A deep CNN with two convolutional layers and two connected layers was trained and tested on the basis of MFCC with a low frequency for three different sets of environmental data in the work [10]. The results of the evaluation after cross-validation training using 10-folds and 5- folds validation showed accuracy for each data set of 64.5 %, 73.1 % and 73.7 %.

Cough detection methods

Bales et al. [11] presented a respiratory infection monitoring tool using CNN to detect cough sounds in order to diagnose bronchitis, bronchiolitis and pertussis. The environmental sound classification (ESC) dataset was used to feed to CNN, which was pre-processed, the lines were labeled as coughing and non-coughing with 993 samples for each. The raw audio signals from the dataset were converted into a Mel spectrogram, resulting in 432x288x3 images, which, in turn, were converted to grayscale. The CNN structure proposed to reduce its complexity consisted of 5 layers: a 2x2 max pooling layer, two convolutional layers, a ReLU activation function, and a 2x2 max pooling layer, in addition to the mel spectrogram image as an input and output layer. The results obtained after dividing the data set by 70-15-15 % in the quality of training, testing and verification showed an F1 score of 89.35 %.

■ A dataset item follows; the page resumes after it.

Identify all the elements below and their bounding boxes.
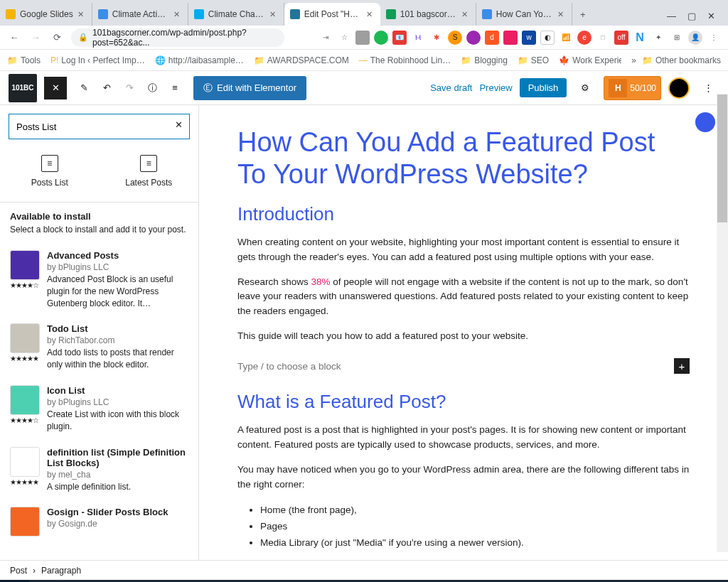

The authors in [12] evaluated CNN for detecting cough sounds, where the sound sounds were segmented, and STFT was performed to obtain 64x16 spectrograms for a convolutional neural network, and labeled as coughing and non-coughing. CNN consists of five layers, 2 convolutional, 2 fully connected and a Softmax classification layer. The final data set contained 627 samples of cough sounds, also sampled up to 44.1 kHz and 16 kHz. Five experiments were conducted to evaluate the models. Comparative tables showed that the model was able to detect cough with a high accuracy of 82.5 %.

A diagnostic approach to pneumonia was proposed in [13] using logistic regression as a machine learning classifier. Mel Cepstral coefficients and non-Gaussianity index characteristics were added together with the extracted wavelet characteristics from the collected sounds. With the help of a microphone, a data set was collected from 91 patients suffering even from

pneumonia, asthma or bronchitis. Sensitivity of 94 % and specificity of 63 % were achieved using wavelet functions. However, after combining other features, the specificity increased to 88 %.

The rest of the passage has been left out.